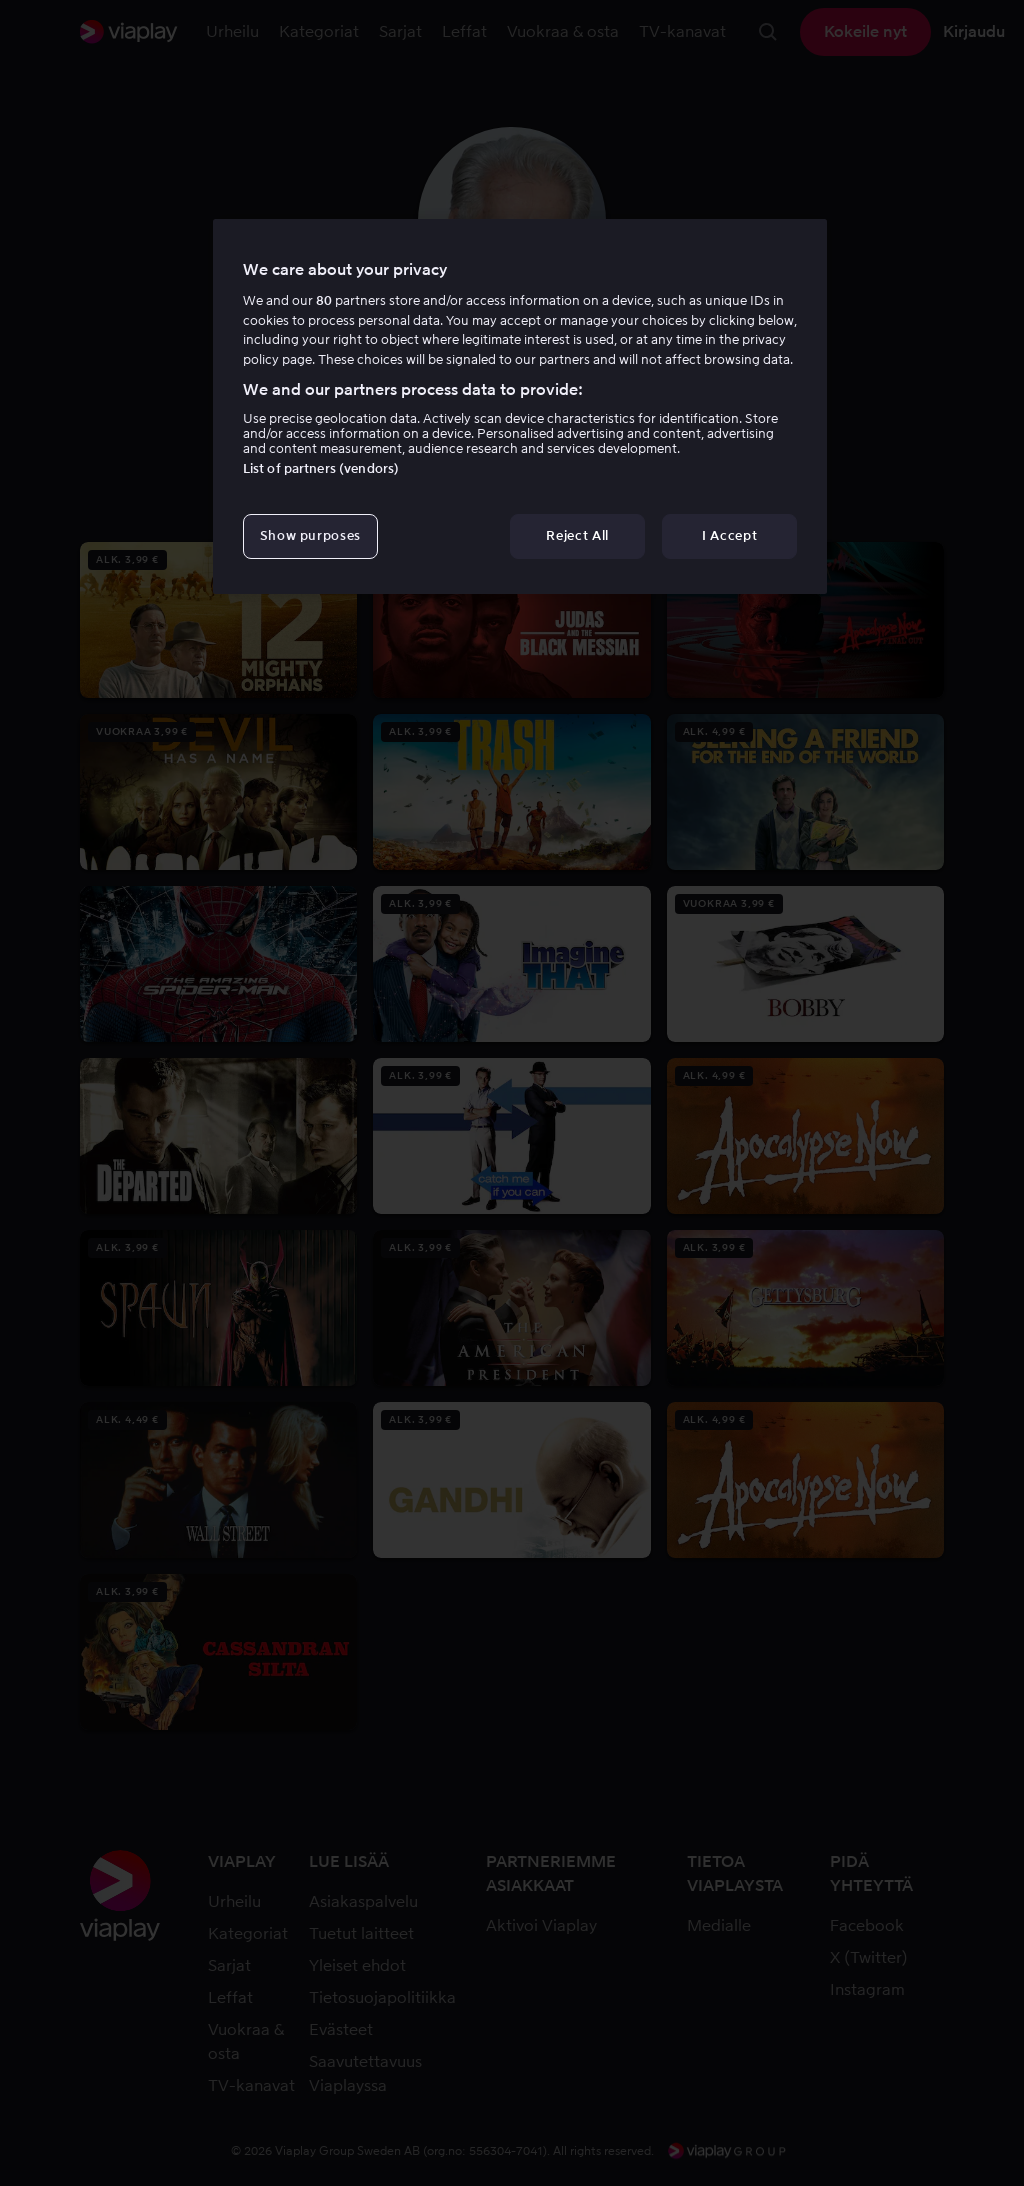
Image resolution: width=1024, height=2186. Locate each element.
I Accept (729, 535)
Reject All (577, 535)
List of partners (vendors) (321, 468)
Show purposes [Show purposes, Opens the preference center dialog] (310, 535)
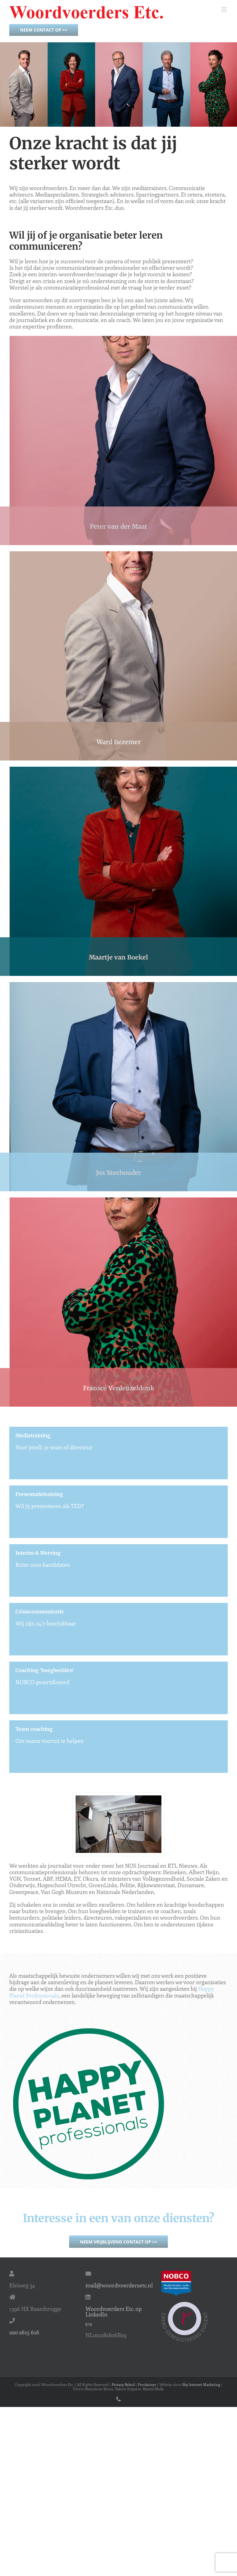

════════════════

_Task_
Every record, word for word, should be given back without its pictures.

_Exercise result_
Image resolution: width=1024, height=2186. Locate each element.
I Accept (729, 535)
Reject All (577, 535)
List of partners (vendors) (321, 468)
Show purposes [Show purposes, Opens the preference center dialog] (310, 535)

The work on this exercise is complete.